__WORK REQUIRED__:
Report each line from the listing that the string "Ponadto" appears in.

DATASET RECORDS below:

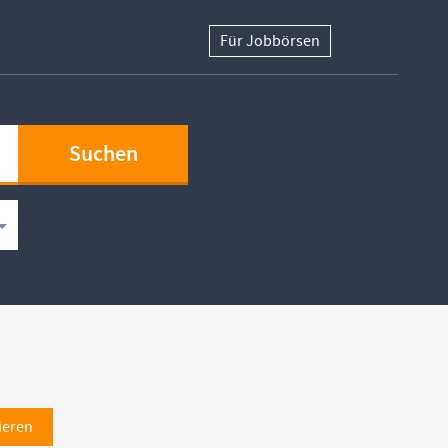
Für Jobbörsen
ieren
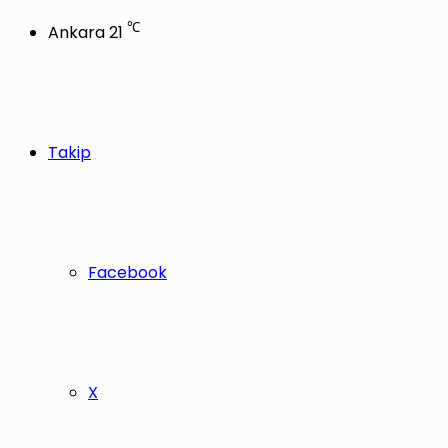
℃
Ankara
21
Takip
Facebook
X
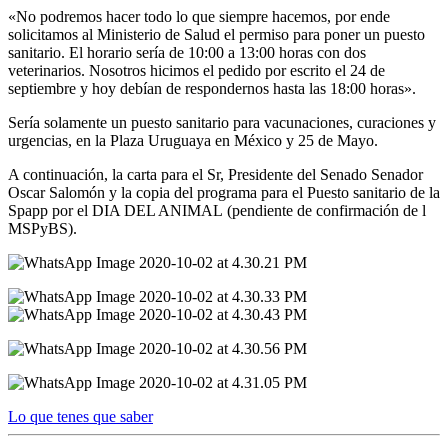
«No podremos hacer todo lo que siempre hacemos, por ende
solicitamos al Ministerio de Salud el permiso para poner un puesto
sanitario. El horario sería de 10:00 a 13:00 horas con dos
veterinarios. Nosotros hicimos el pedido por escrito el 24 de
septiembre y hoy debían de respondernos hasta las 18:00 horas».
Sería solamente un puesto sanitario para vacunaciones, curaciones y
urgencias, en la Plaza Uruguaya en México y 25 de Mayo.
A continuación, la carta para el Sr, Presidente del Senado Senador
Oscar Salomón y la copia del programa para el Puesto sanitario de la
Spapp por el DIA DEL ANIMAL (pendiente de confirmación de l
MSPyBS).
Lo que tenes que saber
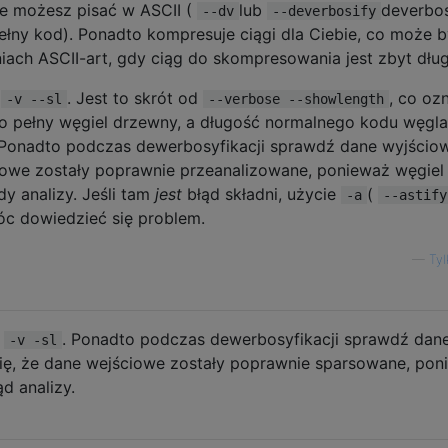
e ​​możesz pisać w ASCII (
lub
deverbos
--dv
--deverbosify
łny kod). Ponadto kompresuje ciągi dla Ciebie, co może 
ach ASCII-art, gdy ciąg do skompresowania jest zbyt dług
b
. Jest to skrót od
, co oz
-v --sl
--verbose --showlength
ako pełny węgiel drzewny, a długość normalnego kodu węgla
Ponadto podczas dewerbosyfikacji sprawdź dane wyjścio
iowe zostały poprawnie przeanalizowane, ponieważ węgiel
dy analizy. Jeśli tam
jest
błąd składni, użycie
(
-a
--astify
óc dowiedzieć się problem.
—
Tyl
ć
. Ponadto podczas dewerbosyfikacji sprawdź dan
-v -sl
ię, że dane wejściowe zostały poprawnie sparsowane, pon
d analizy.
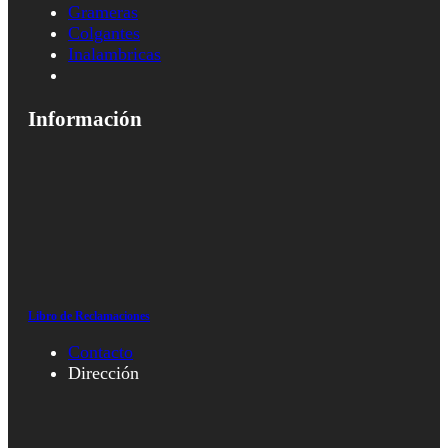
Grameras
Colgantes
Inalambricas
Información
Libro de Reclamaciones
Contacto
Dirección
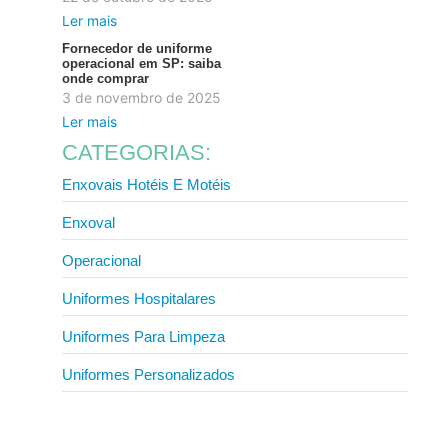
Ler mais
Fornecedor de uniforme
operacional em SP: saiba
onde comprar
3 de novembro de 2025
Ler mais
CATEGORIAS:
Enxovais Hotéis E Motéis
Enxoval
Operacional
Uniformes Hospitalares
Uniformes Para Limpeza
Uniformes Personalizados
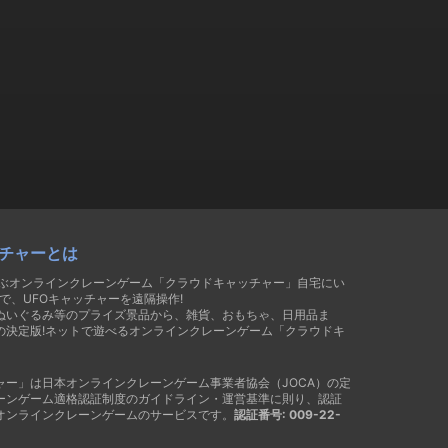
チャーとは
遊ぶオンラインクレーンゲーム「クラウドキャッチャー」自宅にい
で、UFOキャッチャーを遠隔操作!
ぬいぐるみ等のプライズ景品から、雑貨、おもちゃ、日用品ま
の決定版!ネットで遊べるオンラインクレーンゲーム「クラウドキ
ャー」は日本オンラインクレーンゲーム事業者協会（JOCA）の定
ーンゲーム適格認証制度のガイドライン・運営基準に則り、認証
オンラインクレーンゲームのサービスです。
認証番号: 009-22-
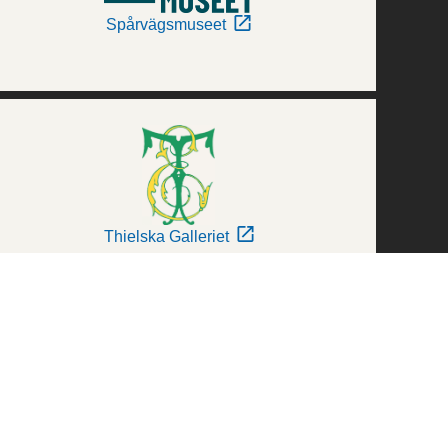
Spårvägsmuseet
Thielska Galleriet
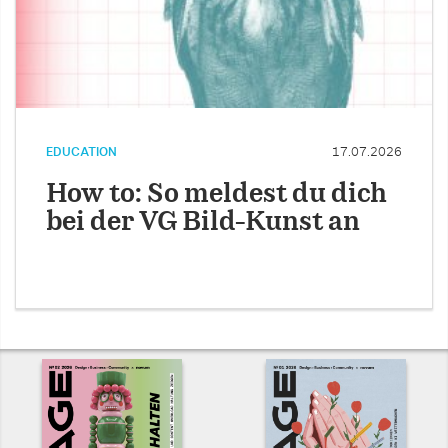
EDUCATION
17.07.2026
How to: So meldest du dich
bei der VG Bild-Kunst an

End of DATASET RECORDS.

__OUTPUT__:
łny kod). Ponadto kompresuje ciągi dla Ciebie, co może 
Ponadto podczas dewerbosyfikacji sprawdź dane wyjścio
. Ponadto podczas dewerbosyfikacji sprawdź dan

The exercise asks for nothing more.